[Rendered page images]
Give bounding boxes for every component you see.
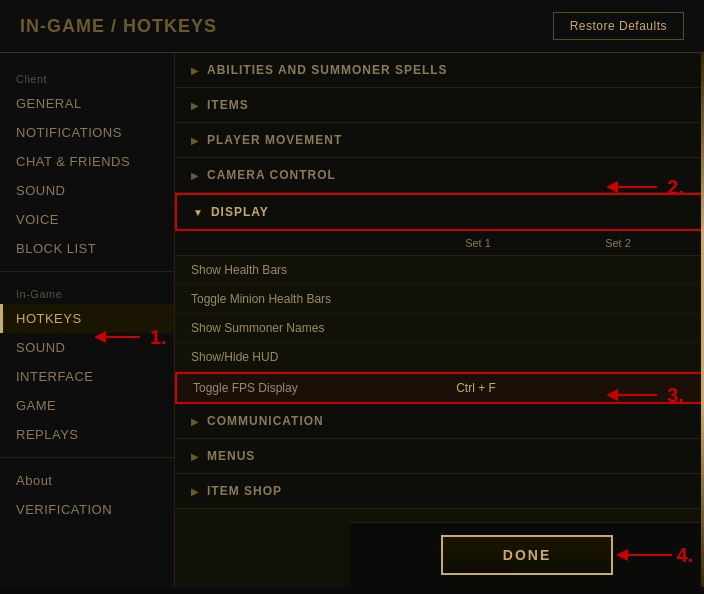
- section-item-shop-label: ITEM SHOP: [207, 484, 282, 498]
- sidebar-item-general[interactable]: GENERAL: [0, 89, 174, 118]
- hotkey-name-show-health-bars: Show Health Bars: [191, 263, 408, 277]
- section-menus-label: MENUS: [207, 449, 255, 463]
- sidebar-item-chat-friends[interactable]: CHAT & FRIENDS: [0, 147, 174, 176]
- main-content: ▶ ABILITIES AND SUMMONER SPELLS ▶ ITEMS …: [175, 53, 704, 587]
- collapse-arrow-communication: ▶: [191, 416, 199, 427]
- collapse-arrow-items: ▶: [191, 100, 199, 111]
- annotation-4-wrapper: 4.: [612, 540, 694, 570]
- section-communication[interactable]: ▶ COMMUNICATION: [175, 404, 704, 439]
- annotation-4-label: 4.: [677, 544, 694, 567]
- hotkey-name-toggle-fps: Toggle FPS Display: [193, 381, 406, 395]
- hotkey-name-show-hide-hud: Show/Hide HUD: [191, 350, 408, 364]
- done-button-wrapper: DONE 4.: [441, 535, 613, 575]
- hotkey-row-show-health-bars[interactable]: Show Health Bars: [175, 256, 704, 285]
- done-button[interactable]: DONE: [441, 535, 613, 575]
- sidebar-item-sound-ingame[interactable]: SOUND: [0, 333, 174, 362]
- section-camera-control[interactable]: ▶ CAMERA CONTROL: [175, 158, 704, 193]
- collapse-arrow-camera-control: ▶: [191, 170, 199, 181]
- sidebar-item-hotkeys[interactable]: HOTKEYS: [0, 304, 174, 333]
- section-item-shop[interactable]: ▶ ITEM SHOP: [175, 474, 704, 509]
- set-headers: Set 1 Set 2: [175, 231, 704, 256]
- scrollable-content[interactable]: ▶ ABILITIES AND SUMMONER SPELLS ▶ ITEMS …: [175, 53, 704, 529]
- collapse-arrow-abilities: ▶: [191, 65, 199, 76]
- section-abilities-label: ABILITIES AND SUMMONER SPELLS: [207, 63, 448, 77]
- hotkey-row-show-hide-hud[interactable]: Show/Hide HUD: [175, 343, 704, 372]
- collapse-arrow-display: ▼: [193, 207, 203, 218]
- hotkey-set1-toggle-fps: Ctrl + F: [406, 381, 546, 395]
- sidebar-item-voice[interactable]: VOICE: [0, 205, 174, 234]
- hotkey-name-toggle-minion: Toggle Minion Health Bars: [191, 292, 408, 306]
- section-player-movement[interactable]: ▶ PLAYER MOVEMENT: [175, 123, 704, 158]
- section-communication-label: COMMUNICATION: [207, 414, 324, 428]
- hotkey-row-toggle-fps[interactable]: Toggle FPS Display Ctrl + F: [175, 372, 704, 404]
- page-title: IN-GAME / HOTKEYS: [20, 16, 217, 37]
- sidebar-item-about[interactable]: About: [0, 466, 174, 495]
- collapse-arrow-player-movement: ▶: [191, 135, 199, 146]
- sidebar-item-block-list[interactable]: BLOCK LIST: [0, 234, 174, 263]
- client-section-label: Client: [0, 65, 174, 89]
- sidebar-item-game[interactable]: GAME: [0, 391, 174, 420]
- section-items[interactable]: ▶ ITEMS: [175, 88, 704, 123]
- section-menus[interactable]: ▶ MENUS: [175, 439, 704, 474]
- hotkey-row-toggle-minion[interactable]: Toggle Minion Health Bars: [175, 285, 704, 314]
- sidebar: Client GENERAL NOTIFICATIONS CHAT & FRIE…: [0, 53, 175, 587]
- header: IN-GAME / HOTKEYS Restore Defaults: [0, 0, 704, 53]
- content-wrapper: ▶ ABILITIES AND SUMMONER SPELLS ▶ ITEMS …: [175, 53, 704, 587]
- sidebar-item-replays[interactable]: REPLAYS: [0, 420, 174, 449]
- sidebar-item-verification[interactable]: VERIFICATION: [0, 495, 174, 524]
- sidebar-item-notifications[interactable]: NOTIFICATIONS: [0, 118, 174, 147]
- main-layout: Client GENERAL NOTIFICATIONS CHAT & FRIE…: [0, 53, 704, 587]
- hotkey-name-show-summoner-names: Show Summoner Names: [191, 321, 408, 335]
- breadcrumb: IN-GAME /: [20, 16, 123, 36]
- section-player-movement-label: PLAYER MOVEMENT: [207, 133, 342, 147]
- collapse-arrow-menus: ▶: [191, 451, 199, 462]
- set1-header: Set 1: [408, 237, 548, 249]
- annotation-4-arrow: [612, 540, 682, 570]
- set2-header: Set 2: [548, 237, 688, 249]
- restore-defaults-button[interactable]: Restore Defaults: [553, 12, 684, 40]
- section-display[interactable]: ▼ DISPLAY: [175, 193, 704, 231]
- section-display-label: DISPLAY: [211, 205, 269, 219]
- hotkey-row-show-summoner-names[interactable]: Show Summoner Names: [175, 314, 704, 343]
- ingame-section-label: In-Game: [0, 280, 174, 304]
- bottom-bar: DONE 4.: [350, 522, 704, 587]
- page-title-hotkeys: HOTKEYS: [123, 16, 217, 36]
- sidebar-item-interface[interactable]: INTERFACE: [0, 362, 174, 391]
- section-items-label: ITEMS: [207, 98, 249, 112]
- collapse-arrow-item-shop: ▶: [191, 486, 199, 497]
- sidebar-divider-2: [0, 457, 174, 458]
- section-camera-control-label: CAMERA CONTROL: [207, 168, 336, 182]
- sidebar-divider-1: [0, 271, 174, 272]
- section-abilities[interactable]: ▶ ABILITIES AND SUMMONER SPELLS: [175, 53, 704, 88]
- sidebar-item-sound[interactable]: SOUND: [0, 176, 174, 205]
...
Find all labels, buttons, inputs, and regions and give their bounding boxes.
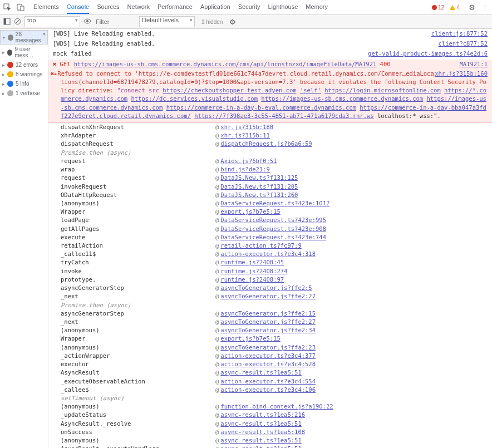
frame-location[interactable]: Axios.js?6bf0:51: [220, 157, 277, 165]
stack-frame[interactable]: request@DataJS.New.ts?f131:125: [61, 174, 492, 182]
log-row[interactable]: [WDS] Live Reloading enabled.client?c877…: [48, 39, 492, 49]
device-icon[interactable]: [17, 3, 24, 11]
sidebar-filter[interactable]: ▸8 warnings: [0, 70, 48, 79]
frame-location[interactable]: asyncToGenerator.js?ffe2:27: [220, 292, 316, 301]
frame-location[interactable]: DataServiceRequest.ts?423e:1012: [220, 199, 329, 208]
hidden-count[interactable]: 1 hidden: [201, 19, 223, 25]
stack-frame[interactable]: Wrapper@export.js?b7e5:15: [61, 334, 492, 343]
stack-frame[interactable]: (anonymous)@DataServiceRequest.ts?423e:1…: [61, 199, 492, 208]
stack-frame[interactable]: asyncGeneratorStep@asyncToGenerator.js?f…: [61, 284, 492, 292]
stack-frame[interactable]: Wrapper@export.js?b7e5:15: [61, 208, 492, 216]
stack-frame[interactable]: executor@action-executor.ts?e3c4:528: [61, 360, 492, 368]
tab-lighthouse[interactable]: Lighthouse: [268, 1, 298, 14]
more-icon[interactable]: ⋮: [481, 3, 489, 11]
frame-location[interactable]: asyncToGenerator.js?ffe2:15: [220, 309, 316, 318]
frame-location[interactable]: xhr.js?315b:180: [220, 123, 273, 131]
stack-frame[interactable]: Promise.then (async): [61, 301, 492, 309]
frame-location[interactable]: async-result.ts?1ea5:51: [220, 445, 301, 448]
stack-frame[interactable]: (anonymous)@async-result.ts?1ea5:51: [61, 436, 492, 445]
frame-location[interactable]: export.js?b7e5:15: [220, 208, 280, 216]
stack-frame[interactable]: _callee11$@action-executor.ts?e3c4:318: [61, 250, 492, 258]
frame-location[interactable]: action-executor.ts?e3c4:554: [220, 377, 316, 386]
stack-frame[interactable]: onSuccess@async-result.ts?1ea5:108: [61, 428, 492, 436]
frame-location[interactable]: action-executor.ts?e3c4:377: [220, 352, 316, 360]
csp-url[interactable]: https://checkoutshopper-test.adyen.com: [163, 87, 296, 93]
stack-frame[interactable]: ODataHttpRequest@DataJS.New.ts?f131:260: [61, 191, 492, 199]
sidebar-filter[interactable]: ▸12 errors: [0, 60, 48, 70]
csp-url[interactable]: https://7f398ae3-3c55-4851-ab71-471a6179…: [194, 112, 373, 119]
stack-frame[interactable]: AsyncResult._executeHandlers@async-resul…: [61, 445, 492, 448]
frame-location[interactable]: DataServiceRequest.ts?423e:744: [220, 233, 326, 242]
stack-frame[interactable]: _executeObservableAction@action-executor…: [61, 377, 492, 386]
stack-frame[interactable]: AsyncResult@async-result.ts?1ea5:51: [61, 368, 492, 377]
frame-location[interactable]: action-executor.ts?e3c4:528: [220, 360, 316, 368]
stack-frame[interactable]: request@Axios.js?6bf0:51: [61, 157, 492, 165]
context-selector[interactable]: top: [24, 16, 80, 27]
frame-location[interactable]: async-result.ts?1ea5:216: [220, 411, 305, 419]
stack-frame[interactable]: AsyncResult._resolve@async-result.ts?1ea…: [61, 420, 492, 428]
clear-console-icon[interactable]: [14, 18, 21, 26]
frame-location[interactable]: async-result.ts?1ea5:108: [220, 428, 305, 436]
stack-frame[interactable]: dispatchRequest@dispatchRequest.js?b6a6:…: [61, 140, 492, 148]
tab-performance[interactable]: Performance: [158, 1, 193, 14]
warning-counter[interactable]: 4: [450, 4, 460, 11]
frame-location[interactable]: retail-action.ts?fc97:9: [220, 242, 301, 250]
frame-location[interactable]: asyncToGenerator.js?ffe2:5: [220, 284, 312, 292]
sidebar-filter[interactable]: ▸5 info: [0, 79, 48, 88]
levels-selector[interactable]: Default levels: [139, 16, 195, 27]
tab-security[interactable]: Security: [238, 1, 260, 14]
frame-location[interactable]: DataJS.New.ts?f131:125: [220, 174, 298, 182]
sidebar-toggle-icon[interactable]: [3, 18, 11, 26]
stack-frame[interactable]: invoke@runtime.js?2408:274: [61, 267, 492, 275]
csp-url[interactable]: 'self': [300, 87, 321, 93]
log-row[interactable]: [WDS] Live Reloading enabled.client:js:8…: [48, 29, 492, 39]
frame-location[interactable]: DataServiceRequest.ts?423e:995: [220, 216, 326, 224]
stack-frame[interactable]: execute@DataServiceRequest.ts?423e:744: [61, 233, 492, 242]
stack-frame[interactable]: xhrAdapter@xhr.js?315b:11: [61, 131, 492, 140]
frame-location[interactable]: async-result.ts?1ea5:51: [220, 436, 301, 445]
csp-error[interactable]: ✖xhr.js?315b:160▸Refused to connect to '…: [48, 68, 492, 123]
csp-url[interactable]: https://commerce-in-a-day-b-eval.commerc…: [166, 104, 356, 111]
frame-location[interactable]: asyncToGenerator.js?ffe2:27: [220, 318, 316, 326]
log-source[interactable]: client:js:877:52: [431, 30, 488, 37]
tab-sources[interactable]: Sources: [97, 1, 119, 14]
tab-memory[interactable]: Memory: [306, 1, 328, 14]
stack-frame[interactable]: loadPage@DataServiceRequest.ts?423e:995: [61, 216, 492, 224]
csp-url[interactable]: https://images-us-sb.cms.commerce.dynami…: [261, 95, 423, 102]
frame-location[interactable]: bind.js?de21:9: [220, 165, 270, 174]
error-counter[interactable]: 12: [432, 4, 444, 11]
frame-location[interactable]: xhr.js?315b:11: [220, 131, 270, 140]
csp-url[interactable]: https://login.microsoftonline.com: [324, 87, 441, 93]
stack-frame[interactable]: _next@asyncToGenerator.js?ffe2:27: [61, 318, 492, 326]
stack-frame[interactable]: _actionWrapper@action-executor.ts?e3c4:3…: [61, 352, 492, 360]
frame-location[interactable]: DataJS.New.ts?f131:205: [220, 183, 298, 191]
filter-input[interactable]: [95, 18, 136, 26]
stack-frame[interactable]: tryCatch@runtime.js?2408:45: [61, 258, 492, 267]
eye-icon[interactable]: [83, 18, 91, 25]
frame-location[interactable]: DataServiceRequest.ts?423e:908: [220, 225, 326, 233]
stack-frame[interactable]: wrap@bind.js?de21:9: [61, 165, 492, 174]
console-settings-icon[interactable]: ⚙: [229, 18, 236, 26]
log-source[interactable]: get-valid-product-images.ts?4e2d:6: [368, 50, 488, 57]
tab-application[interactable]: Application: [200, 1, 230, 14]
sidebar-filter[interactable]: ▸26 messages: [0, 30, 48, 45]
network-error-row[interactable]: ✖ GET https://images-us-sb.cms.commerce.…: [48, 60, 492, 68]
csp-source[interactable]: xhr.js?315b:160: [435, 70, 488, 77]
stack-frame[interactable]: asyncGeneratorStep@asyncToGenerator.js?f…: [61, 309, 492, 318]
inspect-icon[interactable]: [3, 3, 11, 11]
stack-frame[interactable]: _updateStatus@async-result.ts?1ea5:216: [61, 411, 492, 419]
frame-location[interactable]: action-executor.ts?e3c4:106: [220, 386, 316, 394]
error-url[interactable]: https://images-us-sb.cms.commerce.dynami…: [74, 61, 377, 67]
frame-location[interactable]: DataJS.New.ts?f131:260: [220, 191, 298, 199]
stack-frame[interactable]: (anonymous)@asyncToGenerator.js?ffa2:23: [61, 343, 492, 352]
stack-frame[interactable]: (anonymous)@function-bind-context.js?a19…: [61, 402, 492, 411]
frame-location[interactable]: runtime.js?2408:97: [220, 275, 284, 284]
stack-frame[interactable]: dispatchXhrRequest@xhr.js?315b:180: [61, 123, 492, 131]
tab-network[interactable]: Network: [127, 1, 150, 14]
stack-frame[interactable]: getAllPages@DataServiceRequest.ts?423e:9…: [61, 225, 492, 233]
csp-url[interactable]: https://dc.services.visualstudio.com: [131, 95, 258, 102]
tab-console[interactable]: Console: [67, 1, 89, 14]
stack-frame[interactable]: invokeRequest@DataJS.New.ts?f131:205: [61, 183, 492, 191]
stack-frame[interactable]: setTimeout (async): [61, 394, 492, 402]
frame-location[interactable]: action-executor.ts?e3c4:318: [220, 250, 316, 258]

### WHAT THE TASK REQUIRES
Give a single number: the count of lines above that include the word "HOTKEYS".

### ANSWER SPACE
4